Contrato de Eduardo Bolsonaro com produtora de filme é antigo, diz Flávio
O senador Flávio Bolsonaro (PL) declarou, em entrevista à CNN, que o contrato assinado por seu irmão, o ex-deputado federal Eduardo Bolsonaro (PL-SP), com produtores para o filme ‘Dark Horse’ não corresponde ao acordo vigente para a produção cinematográfica. Segundo o senador e pré-candidato à presidência, o documento que veio a público através do site Intercept Brasil era de natureza antiga e foi financiado com recursos próprios de Eduardo, que atuava como produtor executivo do longa sobre a vida de Jair Bolsonaro.
Flávio Bolsonaro enfatizou que nem Eduardo nem Mário Frias, a quem disse confiar integralmente, tiveram acesso aos recursos destinados à produção do filme. A declaração surge em meio a novos vazamentos que indicam que Eduardo Bolsonaro possuía responsabilidades e poder de gestão financeira sobre o filme, conforme contratos assinados por ele em novembro de 2023 e fevereiro de 2024, nos quais é qualificado como financiador e autoriza o uso de seus investimentos no projeto. A autenticidade do segundo documento, no entanto, não foi confirmada.
Flávio Bolsonaro nega uso de emendas e acusa PT de disseminar desinformação
Questionado sobre a possível participação de emendas parlamentares na produção do filme, Flávio Bolsonaro negou a ocorrência, afirmando que os deputados responsáveis pelas emendas “vão explicar o destino”. Em contrapartida, o senador acusou o PT de utilizar verbas públicas para sustentar um “grande complexo industrial de mentiras”, assegurando que a situação está “mapeada” e virá à tona no momento oportuno.

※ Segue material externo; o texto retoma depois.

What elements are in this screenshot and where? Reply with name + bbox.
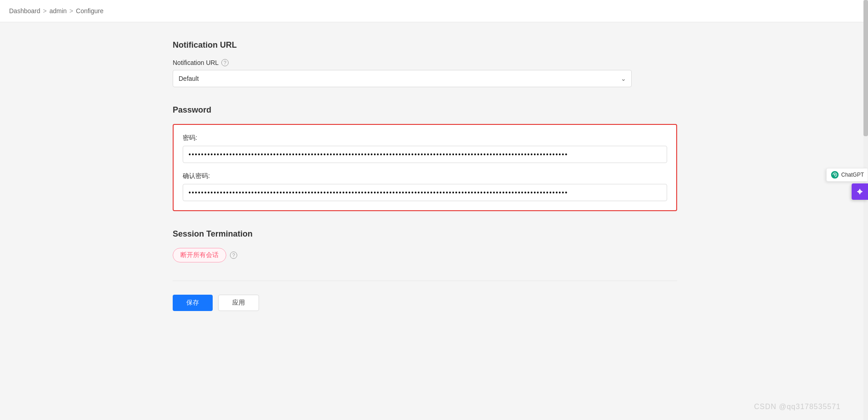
chatgpt-icon bbox=[830, 170, 839, 179]
disconnect-all-button[interactable]: 断开所有会话 bbox=[173, 248, 226, 262]
confirm-password-input[interactable] bbox=[183, 184, 667, 201]
breadcrumb-dashboard[interactable]: Dashboard bbox=[9, 7, 40, 15]
notification-url-title: Notification URL bbox=[173, 40, 636, 50]
confirm-password-form-group: 确认密码: bbox=[183, 172, 667, 201]
notification-url-select-wrapper: Default ⌄ bbox=[173, 70, 632, 87]
password-label: 密码: bbox=[183, 134, 667, 142]
session-help-icon[interactable]: ? bbox=[230, 252, 237, 259]
notification-url-label-row: Notification URL ? bbox=[173, 59, 636, 66]
password-section-box: 密码: 确认密码: bbox=[173, 124, 677, 211]
notification-url-section: Notification URL Notification URL ? Defa… bbox=[173, 40, 636, 87]
action-buttons: 保存 应用 bbox=[173, 295, 636, 311]
notification-url-select[interactable]: Default bbox=[173, 70, 632, 87]
password-section-title: Password bbox=[173, 105, 636, 115]
password-form-group: 密码: bbox=[183, 134, 667, 163]
disconnect-btn-group: 断开所有会话 ? bbox=[173, 248, 237, 262]
notification-url-form-group: Notification URL ? Default ⌄ bbox=[173, 59, 636, 87]
session-section: Session Termination 断开所有会话 ? bbox=[173, 229, 636, 262]
watermark: CSDN @qq3178535571 bbox=[754, 403, 841, 411]
save-button[interactable]: 保存 bbox=[173, 295, 213, 311]
chatgpt-text: ChatGPT bbox=[841, 172, 864, 178]
ai-icon bbox=[855, 187, 864, 196]
breadcrumb-configure: Configure bbox=[76, 7, 104, 15]
chatgpt-label[interactable]: ChatGPT bbox=[826, 168, 868, 182]
scrollbar-thumb[interactable] bbox=[863, 0, 868, 136]
password-input[interactable] bbox=[183, 146, 667, 163]
ai-widget[interactable] bbox=[852, 183, 868, 200]
breadcrumb-sep-2: > bbox=[70, 7, 73, 15]
scrollbar[interactable] bbox=[863, 0, 868, 420]
apply-button[interactable]: 应用 bbox=[218, 295, 259, 311]
notification-url-help-icon[interactable]: ? bbox=[221, 59, 229, 66]
confirm-password-label: 确认密码: bbox=[183, 172, 667, 180]
breadcrumb: Dashboard > admin > Configure bbox=[0, 0, 868, 22]
notification-url-label: Notification URL bbox=[173, 59, 219, 66]
breadcrumb-admin[interactable]: admin bbox=[50, 7, 67, 15]
divider bbox=[173, 281, 677, 281]
breadcrumb-sep-1: > bbox=[43, 7, 47, 15]
svg-point-1 bbox=[834, 174, 835, 175]
chatgpt-widget: ChatGPT bbox=[826, 168, 868, 200]
main-content: Notification URL Notification URL ? Defa… bbox=[0, 22, 636, 329]
session-title: Session Termination bbox=[173, 229, 636, 239]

Ele também mencionou que há deputados que se utilizam de verbas de gabinete para impulsionar postagens em redes sociais, caracterizando a prática como criminosa.
Investigação sobre verbas públicas e vazamentos em pauta
O caso ganhou contornos mais sérios com a determinação do ministro do Supremo Tribunal Federal (STF), Flávio Dino, de abrir um novo processo para apurar se a produção do filme ‘Dark Horse’ recebeu verbas públicas. Em março, Dino já havia solicitado explicações à Câmara dos Deputados sobre o envio de emendas para organizações ligadas à produtora do filme, Karina Ferreira Gama. Paralelamente, o deputado federal Hélio Lopes (PL-RJ) solicitou ao ministro do STF André Mendonça a abertura de investigações para identificar a origem do vazamento de mensagens e áudios que deveriam ser sigilosos.
Contexto político e eleitoral
Flávio Bolsonaro tem se empenhado em esclarecer seu envolvimento com o caso e com o banqueiro Daniel Vorcaro, de quem, segundo vazamentos, o senador teria cobrado valores significativos para a produção do filme. A defesa de Flávio se baseia na alegação de que os recursos eram privados e destinados a uma produção privada, sem qualquer envolvimento de dinheiro público. As declarações e o desenrolar do caso ocorrem em um cenário de projeção de Flávio Bolsonaro para as eleições presidenciais de 2026, com pesquisas indicando sua liderança nas intenções de voto em seu estado.